In the current era of diverse computing technology, the number of connections that can be made between different equipment is impressive. Even a quick look at the ports on your desktop or laptop computer will likely reveal a variety of connection possibilities, each with its own unique look and functionality. While USB connectivity is one of the most often discussed and used tools for connecting computers and peripherals, FireWire is yet another method of transferring data between devices. Depending on your specific needs, you may find that one or both of these connections is useful. However, converting a FireWire to USB connection is somewhat more difficult than simply using an adapter. Understanding your options when it comes to converting FireWire connections can help you make smart decisions about your hardware.
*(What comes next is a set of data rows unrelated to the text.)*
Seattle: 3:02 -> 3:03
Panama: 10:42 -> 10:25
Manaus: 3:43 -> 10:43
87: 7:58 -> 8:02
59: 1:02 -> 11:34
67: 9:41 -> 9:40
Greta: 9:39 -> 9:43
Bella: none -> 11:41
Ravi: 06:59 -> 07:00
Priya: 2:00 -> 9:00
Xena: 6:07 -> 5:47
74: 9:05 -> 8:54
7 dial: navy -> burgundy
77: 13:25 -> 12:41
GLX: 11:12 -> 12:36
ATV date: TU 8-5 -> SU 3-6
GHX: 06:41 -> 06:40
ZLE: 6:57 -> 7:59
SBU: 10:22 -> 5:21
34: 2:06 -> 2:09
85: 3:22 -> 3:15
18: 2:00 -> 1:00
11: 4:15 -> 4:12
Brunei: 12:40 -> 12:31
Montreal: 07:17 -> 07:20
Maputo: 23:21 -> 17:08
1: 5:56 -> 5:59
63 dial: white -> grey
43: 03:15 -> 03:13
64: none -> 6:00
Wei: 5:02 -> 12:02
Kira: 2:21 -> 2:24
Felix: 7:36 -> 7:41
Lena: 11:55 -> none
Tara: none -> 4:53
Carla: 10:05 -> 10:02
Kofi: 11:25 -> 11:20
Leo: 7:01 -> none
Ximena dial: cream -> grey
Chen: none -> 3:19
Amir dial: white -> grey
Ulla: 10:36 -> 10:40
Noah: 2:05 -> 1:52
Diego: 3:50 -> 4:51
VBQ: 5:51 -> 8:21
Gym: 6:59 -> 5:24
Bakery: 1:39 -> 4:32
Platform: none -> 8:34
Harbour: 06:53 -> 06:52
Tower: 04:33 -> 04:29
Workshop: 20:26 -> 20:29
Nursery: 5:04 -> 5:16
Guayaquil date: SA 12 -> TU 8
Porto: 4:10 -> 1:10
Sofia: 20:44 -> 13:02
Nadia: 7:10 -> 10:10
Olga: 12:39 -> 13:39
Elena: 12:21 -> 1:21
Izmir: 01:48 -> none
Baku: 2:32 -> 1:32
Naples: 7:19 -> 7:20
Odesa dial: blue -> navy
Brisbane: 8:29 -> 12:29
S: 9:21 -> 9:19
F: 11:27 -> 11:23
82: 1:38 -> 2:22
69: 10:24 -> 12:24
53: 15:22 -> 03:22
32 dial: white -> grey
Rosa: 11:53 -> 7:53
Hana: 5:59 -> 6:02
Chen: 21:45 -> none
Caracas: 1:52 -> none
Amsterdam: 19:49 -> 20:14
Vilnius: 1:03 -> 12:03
FireWire to USB Adapter Issues
FireWire and USB each rely on a different method of data transfer to achieve their intended functionality. Whereas FireWire relies on an IEEE 1394 Serial bus, USB utilizes a Universal Serial Bus, which corresponds directly to the USB acronym. Although various adapters have been manufactured that claim to provide quick and easy conversion of FireWire to USB, the significant differences between these two forms of data transfer create issues for an adapter. It should come as no surprise, therefore, that a significant number of adapter users report technical problems with these devices.
Video of the Day
Other FireWire to USB Options
One of the most reliable methods for converting FireWire to USB is to avoid the conversion process entirely and find a direct method for establishing a connection between the FireWire-enabled device and your other hardware, which in most cases is a computer. One of the most reliable methods for doing this is by installing a FireWire card inside your computer. These can be obtained relatively inexpensively, and they completely negate the troublesome FireWire to USB conversion.
FireWire transfer is slowly being phased out due to the rise in popularity of next-generation USB technology, such as USB 3.0 Now that USB has achieved significantly higher transfer speeds, the need for dedicated FireWire technology has been reduced. With that in mind, you may decide to avoid the issue of FireWire conversion entirely and start fresh with high-performance USB ports.
Whatever your decision, be sure to research and test any equipment before committing to an expensive purchase. If you do manage to find a functional FireWire to USB conversion box, this may be the ideal solution. However, in the likely event that you don't, you should have some form of backup plan to ensure that you don't lose content stored exclusively on a FireWire-enabled device.